Waste within the organization, using data from our Environment, Social, Governance, Products Dashboard, is shown below.
|Total Recycled Waste||mt||16,836||18,635|
|Percent Waste Recycled||%||51.3%||43.3%|
|Hazardous Waste (Including Recycled)||mt||3,599||3,588|
|Recycled Hazardous Waste||mt||2,278||2,164|
|Percent Hazardous Waste Recycled||%||63.3%||60.3%|
|Non-Hazardous Waste (Including Recycled)||mt||29,240||39,419|
|Recycled Non-Hazardous Waste||mt||14,566||16,471|
|Percent Recycled Non-Hazardous Waste||%||49.8%||41.8%|
|Waste Directed to Disposal||mt||16,003||24,372|
AMG views water consumption and water scarcity as global trends that are important to monitor, though AMG’s activities are not significantly water intensive. Using WRI Aqueduct, AMG performed a water risk review of our facilities in 2021 and determined that our site locations are in areas unaffected by significant water scarcity concerns. We plan to revisit this assessment as potential risks emerge to determine if further analysis is required for our facilities in more arid climates.
AMG uses water throughout the mining process as part of mineral extraction and processing activities. After mining activities, most of AMG’s water is used for non-contact cooling purposes and therefore produces clean water discharges.
AMG will continue to look for opportunities to reduce our water consumption year-over-year. Overall, we view the conservation of water in the same way we view all resource reduction: take only what we need. Additionally, minimizing waste is both economically and environmentally beneficial for our Company and our stakeholders. Water usage within the organization, using data from our Environmental, Social & Governance Performance Dashboard, is shown below.
|Total Water Withdrawn (thousand cubic meters)||10,669||12,655|
|Total Water Consumed (thousand cubic meters)||7,711||9,327|
|Total Water Recycled/Reused (thousand cubic meters)||6,485||7,473|
|Percentage of Water Recycled/Reused (%)||61||59|
|Total Water Discharged (thousand cubic meters)||2,958||3,328|
AMG closely monitors wastewater discharges from its mining operations in order to manage quality and volume. AMG facilities record the volumes of aqueous effluents to local water sources, including process water and non-sanitary sewer discharges. AMG uses chemical analysis of the effluent to determine the primary constituents of the water discharges.
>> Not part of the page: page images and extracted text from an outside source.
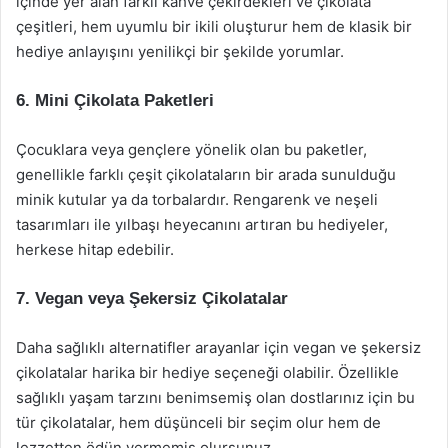
içinde yer alan farklı kahve çekirdekleri ve çikolata
çeşitleri, hem uyumlu bir ikili oluşturur hem de klasik bir
hediye anlayışını yenilikçi bir şekilde yorumlar.
6.
Mini Çikolata Paketleri
Çocuklara veya gençlere yönelik olan bu paketler,
genellikle farklı çeşit çikolataların bir arada sunulduğu
minik kutular ya da torbalardır. Rengarenk ve neşeli
tasarımları ile yılbaşı heyecanını artıran bu hediyeler,
herkese hitap edebilir.
7.
Vegan veya Şekersiz Çikolatalar
Daha sağlıklı alternatifler arayanlar için vegan ve şekersiz
çikolatalar harika bir hediye seçeneği olabilir. Özellikle
sağlıklı yaşam tarzını benimsemiş olan dostlarınız için bu
tür çikolatalar, hem düşünceli bir seçim olur hem de
lezzetten ödün vermemiş olursunuz.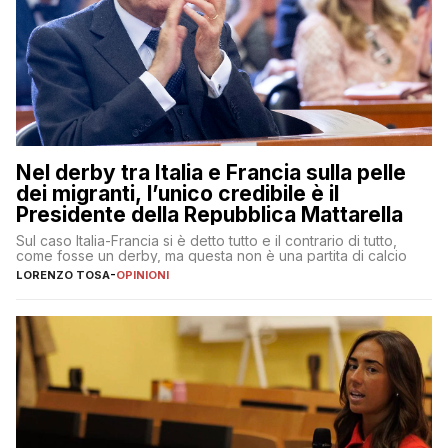
Nel derby tra Italia e Francia sulla pelle
dei migranti, l’unico credibile è il
Presidente della Repubblica Mattarella
Sul caso Italia-Francia si è detto tutto e il contrario di tutto,
come fosse un derby, ma questa non è una partita di calcio
LORENZO TOSA
-
OPINIONI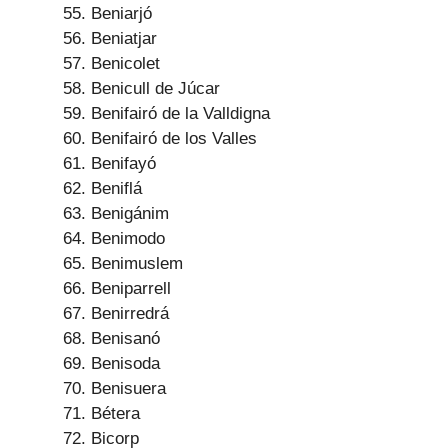
Beniarjó
Beniatjar
Benicolet
Benicull de Júcar
Benifairó de la Valldigna
Benifairó de los Valles
Benifayó
Beniflá
Benigánim
Benimodo
Benimuslem
Beniparrell
Benirredrá
Benisanó
Benisoda
Benisuera
Bétera
Bicorp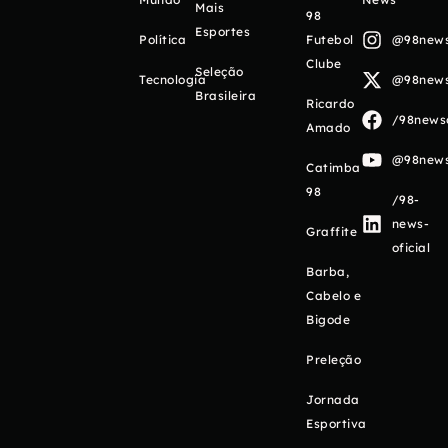
Mais
98
Esportes
Política
Futebol
@98newso
Clube
Seleção
Tecnologia
@98newso
Brasileira
Ricardo
/98newso
Amado
@98newso
Catimba
98
/98-
news-
Graffite
oficial
Barba,
Cabelo e
Bigode
Preleção
Jornada
Esportiva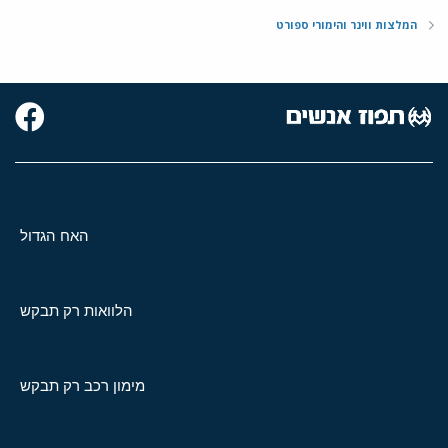
המלצות ווינר והימורי ספורט
האח הגדול
הלוואות רק תבקש
מימון רכב רק תבקש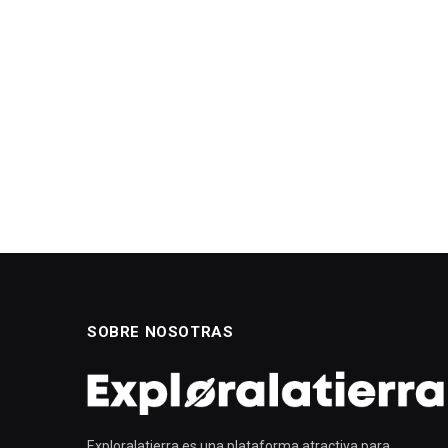
SOBRE NOSOTRAS
Exploralatierra es una plataforma atractiva para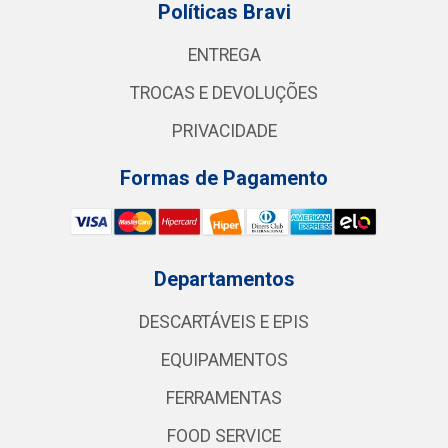
Políticas Bravi
ENTREGA
TROCAS E DEVOLUÇÕES
PRIVACIDADE
Formas de Pagamento
Departamentos
DESCARTÁVEIS E EPIS
EQUIPAMENTOS
FERRAMENTAS
FOOD SERVICE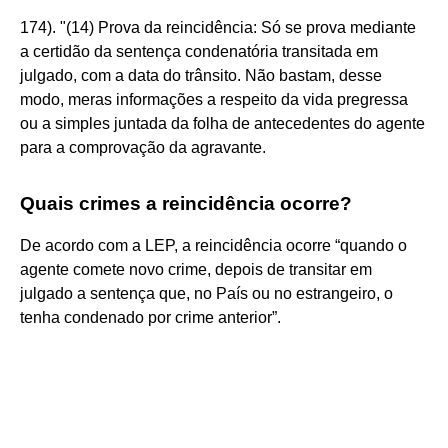
174). "(14) Prova da reincidência: Só se prova mediante
a certidão da sentença condenatória transitada em
julgado, com a data do trânsito. Não bastam, desse
modo, meras informações a respeito da vida pregressa
ou a simples juntada da folha de antecedentes do agente
para a comprovação da agravante.
Quais crimes a reincidência ocorre?
De acordo com a LEP, a reincidência ocorre “quando o
agente comete novo crime, depois de transitar em
julgado a sentença que, no País ou no estrangeiro, o
tenha condenado por crime anterior”.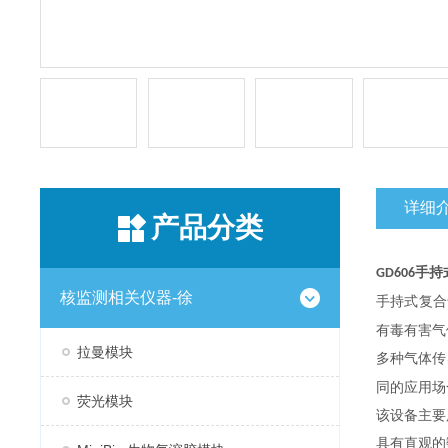
详细
产品分类
手持
GD606
核监测相关仪器-徐
手持式复合
有毒有害气
拉曼模块
多种气体传
同的应用场
荧光模块
该设备主要
具有直观的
AMG makes an effort to comply with all regulatory requirements and implements industry best practices to manage our wastewater and avoid negative impacts on local communities. As with our other environmental compliance obligations, wastewater activities are managed at the site level by compliance specialists who remain up to date on local regulations. AMG has 12 facilities with permitted wastewater activities and our risks are managed through our effective permitted wastewater controls. In 2021, there were no wastewater impacts on local communities or significant spills (defined as a spill that would affect the Company’s financial statements because of the ensuing liability) at any AMG site.
Most of AMG’s water discharge results from global mining operations in AMG Critical Minerals and AMG Clean Energy Materials. The balance of AMG’s water is used for cooling purposes and therefore produces clean (non-hazardous) water discharges that are released in accordance with local regulations. Some processes generate aqueous waste streams, including cooling water used by the silicon metal furnaces and mine water from dewatering pumps. In several locations, mine water is utilized for process water before final discharge.